Competition between US and China: A complex relationship: Competition between nations drives progress and can lead to collaboration, despite interconnected economies and financial systems. The rise of cryptocurrencies may challenge traditional economic models, but powerful economies adapt.
Competition between countries, such as the United States and China, can be beneficial if it drives innovation and improvement. However, the demonization or definition of competition as an enemy or economic war is a mistake. The US-China relationship is complex, with interconnected economies and financial systems, and both countries are highly competitive. Competition can lead to progress and collaboration, like two tennis players striving to be the best and eventually forming a strong doubles team. The rise of cryptocurrencies like Bitcoin, which can't be controlled or printed by any country, may challenge the traditional economic imperialism model. However, powerful economies have historically found ways to adapt and co-opt new technologies. The future of cryptocurrencies and their impact on economic systems remains to be seen.
Transitioning from the death economy to a system that pays for environmental solutions: We need to shift from our current economic system to one that values and pays for solving environmental problems, leading to a better understanding of success and humanity.

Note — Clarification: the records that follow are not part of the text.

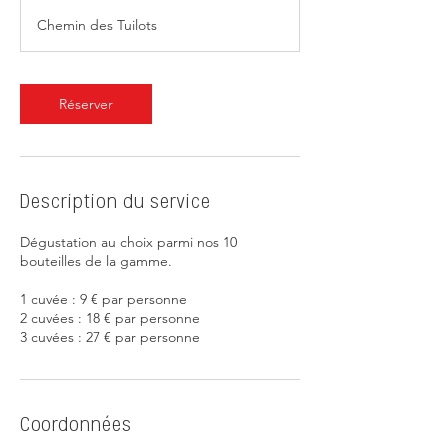
Chemin des Tuilots
Réserver
Description du service
Dégustation au choix parmi nos 10
bouteilles de la gamme.
1 cuvée : 9 € par personne
2 cuvées : 18 € par personne
3 cuvées : 27 € par personne
Coordonnées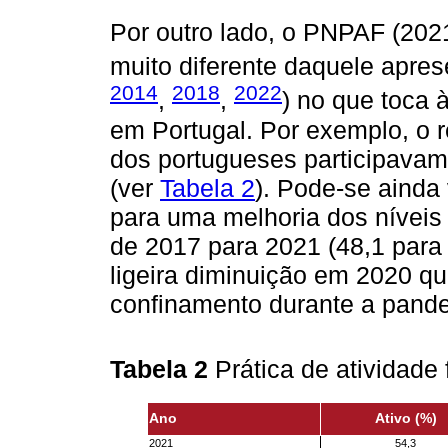
Por outro lado, o PNPAF (20
muito diferente daquele apre
2014
2018
2022
,
,
) no que toca à
em Portugal. Por exemplo, o 
dos portugueses participavam
(ver
Tabela 2
). Pode-se ainda
para uma melhoria dos níveis 
de 2017 para 2021 (48,1 par
ligeira diminuição em 2020 qu
confinamento durante a pand
Tabela 2
Prática de atividade
Ano
Ativo (%)
2021
54,3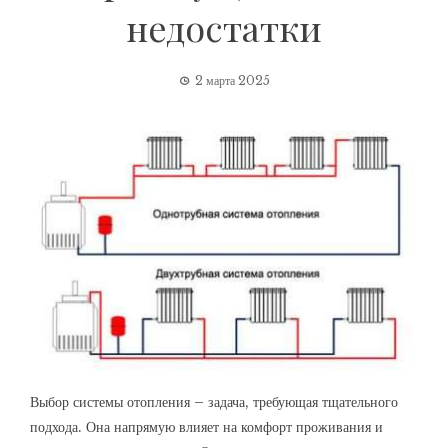
недостатки
2 марта 2025
Выбор системы отопления – задача, требующая тщательного
подхода. Она напрямую влияет на комфорт проживания и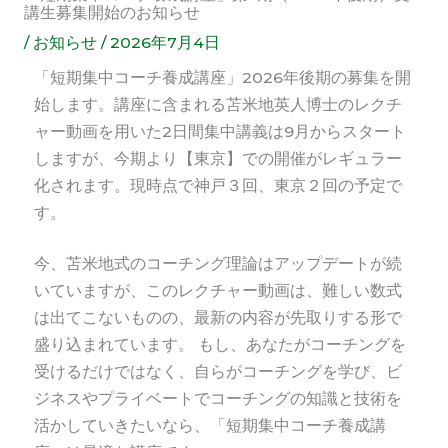
講生募集開始のお知らせ
/
お知らせ
/
2026年7月4日
「
短期集中コーチ養成講座」2026年後期の募集を開
始します。講座に含まれる苫米地英人博士のレクチ
ャー動画を用いた2日間集中講義は9月からスタート
しますが、今期より【東京】での開催がレギュラー
化されます。現時点で神戸３回、東京２回の予定で
す。
今、苫米地式のコーチング理論はアップデートが続
いていますが、このレクチャー動画は、難しい数式
は出てこないものの、最新の内容が先取りする形で
盛り込まれています。 もし、あなたがコーチングを
受けるだけではなく、自らがコーチングを学び、ビ
ジネスやプライベートでコーチングの知識と技術を
活かしていきたいなら、「短期集中コーチ養成講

That we are living in a time of crisis and opportunity. John Perkins, the author of "The New Confessions of an Economic Hit Man," emphasizes that we cannot continue with our current economic system, which he calls the "death economy." Instead, we need to transition to a system where we pay people to solve environmental problems, such as mining plastic in the oceans and planting trees. This shift presents an incredible opportunity for humanity to move to a new level of consciousness and action, leading to a better understanding of success and what it means to be human. Trey Lockerbie, from 3sixtyFourteen, strongly recommends Perkins' book as one of the top reads in the past five years. The conversation also highlights the importance of awareness and taking action, as well as the value of education and continuous learning. Listeners are encouraged to search for "We Study Billionaires" and leave a review if they find the content valuable.